- Directed by: Duke Kelly
- Written by: Duke Kelly Rand Porter Robert Linder
- Starring: Tommy Kirk Duke Kelly Cheryl Waters Robert Ford Grayling Sherry Bain
- Production company: V/M Productions
- Release date: 1971;
- Country: United States

= Ride the Hot Wind =

1971 American action film

Ride the Hot Wind is a 1971 film. It was made by Ted Kelly who was a good friend of Audie Murphy.

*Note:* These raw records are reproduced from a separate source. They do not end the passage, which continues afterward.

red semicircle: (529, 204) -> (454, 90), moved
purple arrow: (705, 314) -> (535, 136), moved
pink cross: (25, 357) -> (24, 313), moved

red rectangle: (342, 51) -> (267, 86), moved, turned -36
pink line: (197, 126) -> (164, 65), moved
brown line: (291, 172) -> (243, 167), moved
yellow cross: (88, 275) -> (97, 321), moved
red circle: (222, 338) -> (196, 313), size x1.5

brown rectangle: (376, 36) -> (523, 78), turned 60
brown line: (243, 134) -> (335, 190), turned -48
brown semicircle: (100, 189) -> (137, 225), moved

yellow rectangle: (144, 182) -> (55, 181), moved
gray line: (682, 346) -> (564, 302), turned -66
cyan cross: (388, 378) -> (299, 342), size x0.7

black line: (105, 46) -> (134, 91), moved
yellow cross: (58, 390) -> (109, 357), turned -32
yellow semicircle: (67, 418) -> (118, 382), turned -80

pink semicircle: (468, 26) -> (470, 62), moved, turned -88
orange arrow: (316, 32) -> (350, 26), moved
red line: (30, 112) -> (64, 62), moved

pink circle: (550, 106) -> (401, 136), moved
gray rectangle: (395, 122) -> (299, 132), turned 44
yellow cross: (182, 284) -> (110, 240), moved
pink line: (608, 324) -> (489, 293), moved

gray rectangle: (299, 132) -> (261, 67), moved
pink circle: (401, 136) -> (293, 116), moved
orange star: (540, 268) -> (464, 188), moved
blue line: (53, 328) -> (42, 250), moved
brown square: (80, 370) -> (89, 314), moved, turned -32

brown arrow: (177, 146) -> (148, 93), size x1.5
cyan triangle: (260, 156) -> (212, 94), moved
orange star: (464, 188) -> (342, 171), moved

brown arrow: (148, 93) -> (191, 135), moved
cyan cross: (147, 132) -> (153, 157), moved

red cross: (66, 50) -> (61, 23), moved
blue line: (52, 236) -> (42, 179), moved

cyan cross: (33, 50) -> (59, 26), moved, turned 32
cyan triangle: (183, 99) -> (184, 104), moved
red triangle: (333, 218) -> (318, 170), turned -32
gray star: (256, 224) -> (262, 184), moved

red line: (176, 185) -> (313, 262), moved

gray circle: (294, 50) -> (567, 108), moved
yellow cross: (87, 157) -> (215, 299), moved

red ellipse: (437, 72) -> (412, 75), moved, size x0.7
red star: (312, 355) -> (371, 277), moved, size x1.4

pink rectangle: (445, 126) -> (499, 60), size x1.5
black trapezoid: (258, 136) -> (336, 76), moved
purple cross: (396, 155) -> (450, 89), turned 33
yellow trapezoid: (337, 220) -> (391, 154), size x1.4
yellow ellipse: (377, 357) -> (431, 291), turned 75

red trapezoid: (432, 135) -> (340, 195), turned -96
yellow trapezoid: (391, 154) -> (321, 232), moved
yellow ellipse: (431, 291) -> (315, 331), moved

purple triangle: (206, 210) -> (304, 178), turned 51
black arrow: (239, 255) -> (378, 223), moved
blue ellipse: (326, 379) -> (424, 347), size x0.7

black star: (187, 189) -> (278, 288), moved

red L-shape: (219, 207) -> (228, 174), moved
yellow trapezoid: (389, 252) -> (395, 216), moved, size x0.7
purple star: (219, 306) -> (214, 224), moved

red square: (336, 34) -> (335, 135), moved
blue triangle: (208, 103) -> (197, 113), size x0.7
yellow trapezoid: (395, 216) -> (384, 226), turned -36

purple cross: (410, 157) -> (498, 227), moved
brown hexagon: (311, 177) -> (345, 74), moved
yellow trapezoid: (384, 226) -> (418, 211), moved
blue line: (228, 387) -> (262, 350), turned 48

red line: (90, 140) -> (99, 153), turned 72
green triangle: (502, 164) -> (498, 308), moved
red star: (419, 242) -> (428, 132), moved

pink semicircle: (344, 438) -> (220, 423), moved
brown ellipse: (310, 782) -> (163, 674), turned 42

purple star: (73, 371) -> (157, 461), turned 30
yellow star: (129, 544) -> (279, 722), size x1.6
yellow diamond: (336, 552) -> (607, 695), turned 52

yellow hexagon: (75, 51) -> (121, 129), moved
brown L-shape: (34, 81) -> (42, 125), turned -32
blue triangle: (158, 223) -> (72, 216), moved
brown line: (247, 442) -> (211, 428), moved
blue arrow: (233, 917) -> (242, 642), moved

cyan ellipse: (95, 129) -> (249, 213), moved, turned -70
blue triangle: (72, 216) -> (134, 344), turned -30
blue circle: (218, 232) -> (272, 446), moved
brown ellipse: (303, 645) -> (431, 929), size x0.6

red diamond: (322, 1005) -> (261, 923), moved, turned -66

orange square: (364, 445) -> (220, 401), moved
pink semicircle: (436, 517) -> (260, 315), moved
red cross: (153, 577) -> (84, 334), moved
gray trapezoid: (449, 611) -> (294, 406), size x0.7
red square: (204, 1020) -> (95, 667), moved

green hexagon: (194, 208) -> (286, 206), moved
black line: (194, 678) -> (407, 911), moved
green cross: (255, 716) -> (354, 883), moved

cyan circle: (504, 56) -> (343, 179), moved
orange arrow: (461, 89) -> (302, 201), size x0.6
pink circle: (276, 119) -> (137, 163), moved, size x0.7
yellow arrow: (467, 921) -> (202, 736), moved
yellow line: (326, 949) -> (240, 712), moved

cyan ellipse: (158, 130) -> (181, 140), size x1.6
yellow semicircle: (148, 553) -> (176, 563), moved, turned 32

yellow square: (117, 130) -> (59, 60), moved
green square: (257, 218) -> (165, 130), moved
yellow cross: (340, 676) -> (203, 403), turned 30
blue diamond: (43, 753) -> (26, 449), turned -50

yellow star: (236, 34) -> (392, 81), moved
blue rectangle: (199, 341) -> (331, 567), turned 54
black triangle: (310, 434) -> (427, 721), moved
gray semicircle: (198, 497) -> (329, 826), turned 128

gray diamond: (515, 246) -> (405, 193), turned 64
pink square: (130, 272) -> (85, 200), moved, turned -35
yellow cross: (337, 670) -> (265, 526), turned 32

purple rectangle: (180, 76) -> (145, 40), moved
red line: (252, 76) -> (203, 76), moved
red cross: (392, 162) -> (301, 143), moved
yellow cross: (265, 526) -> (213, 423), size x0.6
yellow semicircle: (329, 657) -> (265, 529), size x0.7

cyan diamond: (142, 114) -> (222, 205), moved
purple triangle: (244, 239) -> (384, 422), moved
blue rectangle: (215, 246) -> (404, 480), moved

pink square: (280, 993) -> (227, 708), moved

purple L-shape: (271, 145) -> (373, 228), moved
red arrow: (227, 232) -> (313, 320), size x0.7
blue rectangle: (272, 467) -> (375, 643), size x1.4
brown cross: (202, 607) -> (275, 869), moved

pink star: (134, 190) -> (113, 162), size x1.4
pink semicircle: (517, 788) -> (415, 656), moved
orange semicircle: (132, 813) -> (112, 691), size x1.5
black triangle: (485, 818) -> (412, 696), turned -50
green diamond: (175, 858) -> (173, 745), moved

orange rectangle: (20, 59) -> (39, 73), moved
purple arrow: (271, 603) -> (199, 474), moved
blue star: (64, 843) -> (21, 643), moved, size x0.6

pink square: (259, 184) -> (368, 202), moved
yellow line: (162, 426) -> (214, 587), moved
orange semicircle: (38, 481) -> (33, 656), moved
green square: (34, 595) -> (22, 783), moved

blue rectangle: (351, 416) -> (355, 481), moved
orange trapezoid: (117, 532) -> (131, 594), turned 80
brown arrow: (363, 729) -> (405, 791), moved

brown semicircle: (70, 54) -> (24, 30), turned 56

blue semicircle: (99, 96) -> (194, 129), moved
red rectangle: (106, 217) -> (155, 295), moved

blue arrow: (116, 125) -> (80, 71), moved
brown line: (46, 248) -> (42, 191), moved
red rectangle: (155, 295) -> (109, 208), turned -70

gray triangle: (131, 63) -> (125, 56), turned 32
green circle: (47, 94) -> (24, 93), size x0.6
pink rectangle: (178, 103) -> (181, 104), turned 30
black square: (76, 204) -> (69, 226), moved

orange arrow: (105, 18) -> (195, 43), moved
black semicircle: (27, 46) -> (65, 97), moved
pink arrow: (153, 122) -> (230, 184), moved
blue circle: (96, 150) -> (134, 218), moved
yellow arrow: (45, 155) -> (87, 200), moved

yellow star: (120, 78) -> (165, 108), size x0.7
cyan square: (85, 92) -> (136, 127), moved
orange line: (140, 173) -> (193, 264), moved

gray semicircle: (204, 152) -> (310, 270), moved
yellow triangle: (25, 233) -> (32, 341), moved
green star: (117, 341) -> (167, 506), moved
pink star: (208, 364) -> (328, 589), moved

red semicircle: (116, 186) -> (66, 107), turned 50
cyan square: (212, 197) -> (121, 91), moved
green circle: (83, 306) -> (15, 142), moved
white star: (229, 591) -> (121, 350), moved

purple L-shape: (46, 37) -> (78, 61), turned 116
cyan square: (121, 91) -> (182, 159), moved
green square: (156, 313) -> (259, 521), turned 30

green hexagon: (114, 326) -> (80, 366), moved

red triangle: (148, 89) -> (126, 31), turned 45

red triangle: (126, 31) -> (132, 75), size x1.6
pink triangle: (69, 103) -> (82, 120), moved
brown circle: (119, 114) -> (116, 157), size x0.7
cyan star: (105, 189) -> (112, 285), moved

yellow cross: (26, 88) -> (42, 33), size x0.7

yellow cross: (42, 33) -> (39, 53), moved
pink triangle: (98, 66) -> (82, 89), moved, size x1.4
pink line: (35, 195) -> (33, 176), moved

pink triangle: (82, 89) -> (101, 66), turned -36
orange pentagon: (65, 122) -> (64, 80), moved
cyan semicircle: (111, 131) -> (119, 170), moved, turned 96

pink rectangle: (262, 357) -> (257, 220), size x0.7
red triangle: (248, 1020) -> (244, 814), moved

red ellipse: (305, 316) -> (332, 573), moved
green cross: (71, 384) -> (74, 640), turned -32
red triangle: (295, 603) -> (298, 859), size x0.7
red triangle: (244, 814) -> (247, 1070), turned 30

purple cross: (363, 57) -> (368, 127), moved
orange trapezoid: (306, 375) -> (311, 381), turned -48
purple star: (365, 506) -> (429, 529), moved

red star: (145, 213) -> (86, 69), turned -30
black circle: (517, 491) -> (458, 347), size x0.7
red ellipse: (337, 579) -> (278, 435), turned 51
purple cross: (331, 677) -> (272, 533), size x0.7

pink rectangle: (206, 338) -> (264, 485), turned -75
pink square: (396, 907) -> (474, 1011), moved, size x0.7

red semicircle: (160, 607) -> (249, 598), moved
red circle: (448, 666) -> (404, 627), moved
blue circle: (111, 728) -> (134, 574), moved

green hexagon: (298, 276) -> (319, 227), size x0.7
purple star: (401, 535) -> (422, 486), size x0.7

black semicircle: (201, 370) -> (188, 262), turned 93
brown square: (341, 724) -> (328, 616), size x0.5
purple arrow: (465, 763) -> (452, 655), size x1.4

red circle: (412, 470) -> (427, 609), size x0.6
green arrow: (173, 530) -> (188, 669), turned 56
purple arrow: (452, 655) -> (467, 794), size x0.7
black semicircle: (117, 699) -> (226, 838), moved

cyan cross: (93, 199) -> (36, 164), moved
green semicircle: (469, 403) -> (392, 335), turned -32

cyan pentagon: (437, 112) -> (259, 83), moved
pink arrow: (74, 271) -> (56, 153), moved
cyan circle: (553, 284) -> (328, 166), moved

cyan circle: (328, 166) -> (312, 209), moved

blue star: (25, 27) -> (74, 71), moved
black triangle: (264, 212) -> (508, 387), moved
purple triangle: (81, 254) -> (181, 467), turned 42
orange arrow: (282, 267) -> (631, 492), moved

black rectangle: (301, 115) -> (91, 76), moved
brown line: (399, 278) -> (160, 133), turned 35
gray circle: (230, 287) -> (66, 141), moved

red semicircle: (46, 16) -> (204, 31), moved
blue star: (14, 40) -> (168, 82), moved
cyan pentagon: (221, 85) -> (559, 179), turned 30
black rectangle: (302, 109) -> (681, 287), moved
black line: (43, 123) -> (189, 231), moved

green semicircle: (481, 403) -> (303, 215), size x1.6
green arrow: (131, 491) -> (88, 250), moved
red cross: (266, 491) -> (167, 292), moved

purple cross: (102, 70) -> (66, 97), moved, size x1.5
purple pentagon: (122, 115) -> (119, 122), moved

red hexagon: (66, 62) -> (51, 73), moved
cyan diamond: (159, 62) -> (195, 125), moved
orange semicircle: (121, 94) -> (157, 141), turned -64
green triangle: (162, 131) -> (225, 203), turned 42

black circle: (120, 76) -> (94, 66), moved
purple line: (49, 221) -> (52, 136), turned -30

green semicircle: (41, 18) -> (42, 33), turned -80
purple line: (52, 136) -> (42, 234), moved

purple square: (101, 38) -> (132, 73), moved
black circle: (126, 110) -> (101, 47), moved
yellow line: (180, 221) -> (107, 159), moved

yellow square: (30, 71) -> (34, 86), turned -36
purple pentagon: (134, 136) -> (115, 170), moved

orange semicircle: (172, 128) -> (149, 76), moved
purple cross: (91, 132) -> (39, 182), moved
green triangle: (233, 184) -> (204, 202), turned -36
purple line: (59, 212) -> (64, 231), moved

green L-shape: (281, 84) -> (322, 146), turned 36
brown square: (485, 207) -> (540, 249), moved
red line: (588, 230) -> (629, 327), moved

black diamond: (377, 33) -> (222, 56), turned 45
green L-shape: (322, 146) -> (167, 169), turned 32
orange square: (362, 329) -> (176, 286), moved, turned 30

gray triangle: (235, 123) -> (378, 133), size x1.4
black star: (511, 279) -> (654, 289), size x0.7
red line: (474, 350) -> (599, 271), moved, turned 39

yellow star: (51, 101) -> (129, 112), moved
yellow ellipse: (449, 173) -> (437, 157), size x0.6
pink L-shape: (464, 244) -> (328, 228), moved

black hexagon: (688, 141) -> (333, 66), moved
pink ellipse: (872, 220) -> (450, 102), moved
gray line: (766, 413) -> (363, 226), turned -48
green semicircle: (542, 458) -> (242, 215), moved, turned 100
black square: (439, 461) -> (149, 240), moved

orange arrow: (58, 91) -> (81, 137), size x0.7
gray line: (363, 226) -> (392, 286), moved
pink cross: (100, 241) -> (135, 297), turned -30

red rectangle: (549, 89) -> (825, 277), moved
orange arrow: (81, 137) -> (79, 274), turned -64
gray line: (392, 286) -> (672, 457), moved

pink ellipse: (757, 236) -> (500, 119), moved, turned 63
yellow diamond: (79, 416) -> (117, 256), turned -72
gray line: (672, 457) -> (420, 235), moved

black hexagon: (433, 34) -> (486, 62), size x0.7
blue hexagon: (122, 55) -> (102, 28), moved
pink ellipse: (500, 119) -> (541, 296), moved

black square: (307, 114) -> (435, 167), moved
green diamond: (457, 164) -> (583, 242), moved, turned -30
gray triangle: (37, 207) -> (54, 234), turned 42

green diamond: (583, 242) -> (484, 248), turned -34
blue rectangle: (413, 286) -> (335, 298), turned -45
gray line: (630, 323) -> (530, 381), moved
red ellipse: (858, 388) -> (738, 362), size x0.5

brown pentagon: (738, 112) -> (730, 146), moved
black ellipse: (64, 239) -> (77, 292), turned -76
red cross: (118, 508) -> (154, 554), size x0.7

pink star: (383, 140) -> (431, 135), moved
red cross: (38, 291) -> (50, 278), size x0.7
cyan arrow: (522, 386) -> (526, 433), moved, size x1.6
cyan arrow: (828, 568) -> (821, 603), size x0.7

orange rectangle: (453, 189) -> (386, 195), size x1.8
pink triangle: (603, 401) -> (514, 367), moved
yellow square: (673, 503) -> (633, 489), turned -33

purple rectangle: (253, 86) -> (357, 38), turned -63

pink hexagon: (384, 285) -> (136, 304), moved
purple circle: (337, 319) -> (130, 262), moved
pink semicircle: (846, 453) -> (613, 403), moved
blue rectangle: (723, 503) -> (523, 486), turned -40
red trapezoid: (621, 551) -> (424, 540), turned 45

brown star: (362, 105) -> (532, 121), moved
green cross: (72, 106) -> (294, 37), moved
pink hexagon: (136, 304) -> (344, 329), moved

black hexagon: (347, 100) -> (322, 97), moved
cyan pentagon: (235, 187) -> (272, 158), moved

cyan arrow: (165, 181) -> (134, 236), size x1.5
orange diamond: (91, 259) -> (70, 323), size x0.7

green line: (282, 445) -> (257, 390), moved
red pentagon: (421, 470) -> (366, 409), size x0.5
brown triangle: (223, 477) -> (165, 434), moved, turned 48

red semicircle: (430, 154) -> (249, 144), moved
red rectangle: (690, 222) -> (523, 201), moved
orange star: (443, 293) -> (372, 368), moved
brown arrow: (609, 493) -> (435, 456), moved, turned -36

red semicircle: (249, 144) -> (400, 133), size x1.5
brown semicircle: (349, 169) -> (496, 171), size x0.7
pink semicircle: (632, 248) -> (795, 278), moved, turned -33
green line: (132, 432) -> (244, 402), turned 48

In 1975, Kirk, Kelly, and several others of those involved in Ride The Hot Wind made My Name Is Legend.

==Plot==
Captain Gregory Shank is a Vietnam veteran who has been imprisoned by the U.S. Army for being responsible for a massacre during the war. After he's released he tries to star fresh but employers fire him after they find out his past, he gets in brawls and he struggles to maintain a relationship. He falls in with some bikers. They go on a crime spree and the police assume Gregory is the ringleader.

==Cast==
- Tommy Kirk as Gregory Shank
- Duke Kelly
- Cheryl Waters
- Sherry Bain
- Richard Ford Grayling
- Jared Snyder

==Production==
Tommy Kirk starred and later recalled about the movie:
This was his [Kelly's] attempt to do a sympathetic dramatisation of a Lieutenant Calley-type character (Mỹ Lai massacre) coming home and portraying his bitterness, alienation and unhappiness at being fingered as a murderer, a baby killer and a monster. That's who I played. I'm not completely embarrassed by the film, but after I saw it, I wished they would have cut some things. Some of it was pretty stinko. Other things weren't so bad. The movie as a whole was a failure, but it wasn't trash.